Estratto dalla motivazione della sentenza.
“Il D.P.R. 27 aprile 1955, n. 547, art. 8 (recante norme per la prevenzione degli infortuni sul lavoro) prescriveva che i pavimenti degli ambienti di lavoro e dei luoghi destinati al passaggio non dovessero presentare buche o sporgenze pericolose e dovessero essere in condizioni tali da rendere sicuro il movimento ed il transito delle persone e dei mezzi di trasporto.
Inoltre i pavimenti ed i passaggi non dovevano essere ingombrati da materiali che ostacolassero la normale circolazione.
Un'analoga prescrizione diretta a conformare iluoghi di lavoro a prescrizioni di prevenzione al fine di garantire la sicurezza dei lavoratori è ora contenuta nel D.Lgs. n. 81 del 2008, artt. 63 e 64.
Infatti il D.Lgs. n. 81 del 2008, art. 63 prescrive in generale che i luoghi di lavoro devono essere conformi ai requisiti indicati nell'allegato 4^.
La Tabella 4^ al punto 1.4.1. prescrive che le vie di circolazione, comprese scale, scale fisse e banchine e rampe di carico, devono essere situate e calcolate in modo tale che i pedoni o i veicoli possano utilizzarle facilmente in piena sicurezza e conformemente alla loro destinazione e che i lavoratori operanti nelle vicinanze di queste vie di circolazione non corrano alcun rischio.
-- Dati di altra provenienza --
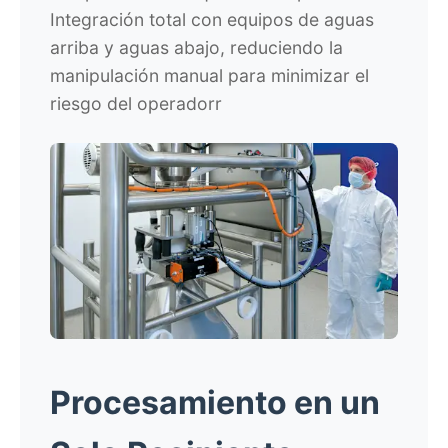
Integración total con equipos de aguas
arriba y aguas abajo, reduciendo la
manipulación manual para minimizar el
riesgo del operadorr
Procesamiento en un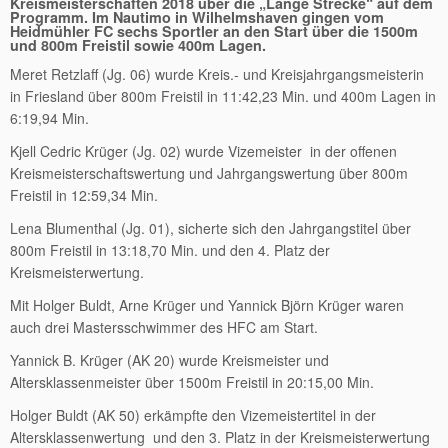
Kreismeisterschaften 2018 über die „Lange Strecke“ auf dem
Programm. Im Nautimo in Wilhelmshaven gingen vom
Heidmühler FC sechs Sportler an den Start über die 1500m
und 800m Freistil sowie 400m Lagen.
Meret Retzlaff (Jg. 06) wurde Kreis.- und Kreisjahrgangsmeisterin
in Friesland über 800m Freistil in 11:42,23 Min. und 400m Lagen in
6:19,94 Min.
Kjell Cedric Krüger (Jg. 02) wurde Vizemeister in der offenen
Kreismeisterschaftswertung und Jahrgangswertung über 800m
Freistil in 12:59,34 Min.
Lena Blumenthal (Jg. 01), sicherte sich den Jahrgangstitel über
800m Freistil in 13:18,70 Min. und den 4. Platz der
Kreismeisterwertung.
Mit Holger Buldt, Arne Krüger und Yannick Björn Krüger waren
auch drei Mastersschwimmer des HFC am Start.
Yannick B. Krüger (AK 20) wurde Kreismeister und
Altersklassenmeister über 1500m Freistil in 20:15,00 Min.
Holger Buldt (AK 50) erkämpfte den Vizemeistertitel in der
Altersklassenwertung und den 3. Platz in der Kreismeisterwertung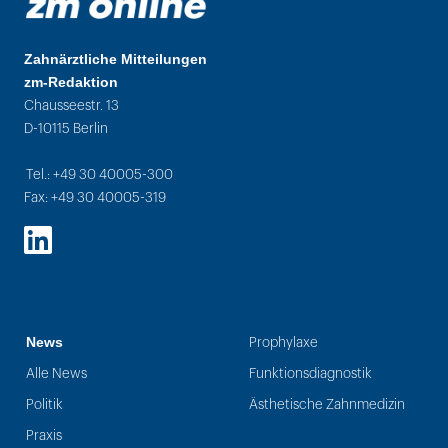
Zahnärztliche Mitteilungen
zm-Redaktion
Chausseestr. 13
D-10115 Berlin
Tel.: +49 30 40005-300
Fax: +49 30 40005-319
LinkedIn
News
Prophylaxe
Alle News
Funktionsdiagnostik
Politik
Ästhetische Zahnmedizin
Praxis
Il successivo art. 4 poi fa obbligo al datore di lavoro di provvedere a che i luoghi di lavoro siano conformi ai requisiti di cui al D.Lgs. n. 81 del 2008, art. 63, commi 1, 2 e 3; che le vie di circolazione interne o all'aperto che conducono a uscite o ad uscite di emergenza e le uscite di emergenza siano sgombre allo scopo di consentirne l'utilizzazione in ogni evenienza; che i luoghi di lavoro, gli impianti e i dispositivi vengano sottoposti a regolare manutenzione tecnica e vengano eliminati, quanto più rapidamente possibile, i difetti rilevati che possano pregiudicare la sicurezza e la salute dei lavoratori; che i luoghi di lavoro, gli impianti e i dispositivi vengano sottoposti a regolare pulitura, onde assicurare condizioni igieniche adeguate; che gli impianti e i dispositivi di sicurezza, destinati alla prevenzione o all'eliminazione dei pericoli, vengano sottoposti a regolare manutenzione e al controllo del loro funzionamento.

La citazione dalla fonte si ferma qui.